RECORDED DATA below:

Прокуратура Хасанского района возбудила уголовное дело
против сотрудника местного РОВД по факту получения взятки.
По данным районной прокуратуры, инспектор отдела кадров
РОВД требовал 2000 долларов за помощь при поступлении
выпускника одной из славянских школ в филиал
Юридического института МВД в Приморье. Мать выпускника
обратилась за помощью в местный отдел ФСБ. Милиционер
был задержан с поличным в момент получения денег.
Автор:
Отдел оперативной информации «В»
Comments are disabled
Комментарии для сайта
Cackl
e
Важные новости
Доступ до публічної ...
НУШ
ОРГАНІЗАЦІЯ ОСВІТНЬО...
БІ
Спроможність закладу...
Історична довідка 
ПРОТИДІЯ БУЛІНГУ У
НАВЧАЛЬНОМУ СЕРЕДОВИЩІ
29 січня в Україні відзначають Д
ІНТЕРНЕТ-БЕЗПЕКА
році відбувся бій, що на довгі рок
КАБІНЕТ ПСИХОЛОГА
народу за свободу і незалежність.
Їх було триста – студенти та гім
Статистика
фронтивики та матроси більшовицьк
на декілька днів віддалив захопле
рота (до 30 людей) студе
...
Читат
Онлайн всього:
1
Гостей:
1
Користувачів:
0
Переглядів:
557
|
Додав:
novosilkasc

End of RECORDED DATA.
RECORDED DATA below:

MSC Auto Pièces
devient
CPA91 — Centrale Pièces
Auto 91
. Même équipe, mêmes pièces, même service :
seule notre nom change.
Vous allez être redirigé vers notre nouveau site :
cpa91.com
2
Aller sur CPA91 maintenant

End of RECORDED DATA.

EXERCISE:
Across the listing, how many lines contain the word "получения"? Give the number without further comment.

ANSWER BOX:
2